The visit to the region by President Donald Trump's top military adviser underlines heightened tensions after a week in which North Korea's Kim Jong Un and the US leader exchanged threats. China's President Xi Jinping told Trump in a phone call that all sides should maintain restraint and avoid inflammatory comments.
The Trump-Xi phone call came as Japan set up a missile-defense system in western areas of the country, following a threat by North Korea to fire missiles over Japan toward the US territory of Guam. The deployment of four Patriot interceptors was expected to be completed Saturday, a spokesman for Japan's Ministry of Defense said by phone. He asked not to be named.
Trump said in a tweet Friday that US military options were "locked and loaded" if North Korean leader Kim Jong Un acted unwisely.
Main Benefactor China is North Korea's main benefactor, providing most of its food and fuel. Beijing is reluctant to put so much pressure on the regime that it risks collapse.
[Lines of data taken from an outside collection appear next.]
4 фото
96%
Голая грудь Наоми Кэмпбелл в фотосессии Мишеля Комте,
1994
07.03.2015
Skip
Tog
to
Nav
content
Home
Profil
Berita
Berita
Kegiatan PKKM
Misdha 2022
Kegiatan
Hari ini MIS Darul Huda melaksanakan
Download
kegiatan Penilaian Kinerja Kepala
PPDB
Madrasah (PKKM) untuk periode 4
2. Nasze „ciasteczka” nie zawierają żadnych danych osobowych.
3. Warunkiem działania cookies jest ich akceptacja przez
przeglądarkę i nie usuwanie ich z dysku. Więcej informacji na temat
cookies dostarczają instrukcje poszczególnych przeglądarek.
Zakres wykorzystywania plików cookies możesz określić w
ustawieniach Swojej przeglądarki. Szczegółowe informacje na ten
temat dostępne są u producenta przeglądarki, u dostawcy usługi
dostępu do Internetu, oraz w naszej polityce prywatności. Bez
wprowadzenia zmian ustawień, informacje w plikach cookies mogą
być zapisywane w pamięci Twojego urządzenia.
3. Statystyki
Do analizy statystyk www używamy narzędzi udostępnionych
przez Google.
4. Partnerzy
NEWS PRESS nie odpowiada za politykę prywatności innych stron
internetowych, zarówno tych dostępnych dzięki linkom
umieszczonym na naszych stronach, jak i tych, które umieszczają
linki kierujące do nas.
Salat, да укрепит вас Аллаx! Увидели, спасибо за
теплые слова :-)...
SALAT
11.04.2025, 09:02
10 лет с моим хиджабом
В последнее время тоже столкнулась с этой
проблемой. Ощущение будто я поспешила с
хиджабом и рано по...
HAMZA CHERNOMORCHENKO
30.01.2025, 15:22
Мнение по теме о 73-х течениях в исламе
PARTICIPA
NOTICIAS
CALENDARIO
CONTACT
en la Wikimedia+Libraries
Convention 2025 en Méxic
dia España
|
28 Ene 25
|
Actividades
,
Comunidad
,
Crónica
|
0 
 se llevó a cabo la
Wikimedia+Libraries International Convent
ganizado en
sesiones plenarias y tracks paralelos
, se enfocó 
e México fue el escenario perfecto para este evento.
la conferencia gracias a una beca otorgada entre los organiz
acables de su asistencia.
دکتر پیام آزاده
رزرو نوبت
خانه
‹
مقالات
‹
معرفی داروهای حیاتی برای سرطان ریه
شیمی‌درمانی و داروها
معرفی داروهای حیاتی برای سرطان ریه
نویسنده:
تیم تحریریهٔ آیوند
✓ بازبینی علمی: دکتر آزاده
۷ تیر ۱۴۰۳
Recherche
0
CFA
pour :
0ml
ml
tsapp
While North Korea is testing the patience of its longtime benefactor, such a scenario could lead to a unified Korea and push US troops right up to China's border.
China agreed to harsh United Nations sanctions earlier this month even while calling on all sides to take a step back and negotiate a solution. Formal talks on North Korea's nuclear programme collapsed in 2009, and Kim has accelerated his efforts to obtain the ability to strike the US with a nuclear weapon.
Dunford said last month that it was "unimaginable" to allow North Korea to develop the capability to strike a US city with a nuclear weapon. South Carolina Senator Lindsey Graham, a Republican, told NBC News that Trump told him that "if thousands die, they're going to die over there".
The White House said that Trump and Xi agreed during their call that North Korea must stop provocative behaviour, reiterating their mutual commitment to rid the Korean peninsula of nuclear weapons.
It also said that Trump looked forward to visiting China later this year, calling the relationship between the two leaders "extremely close".
The warm words exchanged between Xi and Trump Friday night in the US masked underlying tensions between Beijing and Washington over how to deal with the errant regime in Pyongyang.
Trump has often used sharp words to argue that China isn't doing enough to rein in North Korea, and has threatened punitive measures on trade if Xi fails to act.
The European Union's Political and Security Committee will meet Monday in an extraordinary session called by foreign policy chief Federica Mogherini to discuss "possible next steps" on North Korea, according to an e-mailed statement.
Military Strike Trump has stepped up warnings that Kim's regime would face a devastating military strike if it continued threatening the US.
On Friday, he said that if Kim makes any "overt threat" or strike at a US territory or ally "he will truly regret it and he will regret it fast." Trump also said the US was considering tighter sanctions against North Korea.
"Hopefully it will all work out," he told reporters in Bedminster, New Jersey. "Nobody loves a peaceful solution better than President Trump."
North Korea's state-run Korean Central News Agency accused Trump earlier of moving the Korean Peninsula "to the brink of a nuclear war."
The US hasn't taken any public steps to prepare for hostilities such as evacuating Americans from Seoul, which is within range of North Korean artillery, or moving ships, aircraft or troops into position for an imminent response.
Terence Roehrig, a national security affairs professor at the US Naval War College in Newport, Rhode Island, said Trump's posture suggested he was trying to dissuade Kim from further provocations rather than setting the stage for a US military strike.
"The president's rhetoric could be aimed at China, but largely it is aimed at North Korea, trying to deter," Roehrig said. "North Koreans are not suicidal. They may continue launching missile tests but they don't want a war, and the US doesn't want military action either. "
Jamil Jaffer, founder of the National Security Institute at George Mason University's Antonin Scalia Law School in Arlington, Virginia, said Trump's "muscular response" to North Korea was "the exact type of resolve we need to force the hand" of Pyongyang's "Chinese patrons".
Trump's "firm break with 20-plus years of failed American policy on North Korea represents the one chance we might have to forestall a massive conflict on the Korean peninsula," said Jaffer in an e-mail.
He added that China and North Korea understand that Trump "is actually prepared to use military force - credibility that prior administrations simply lacked".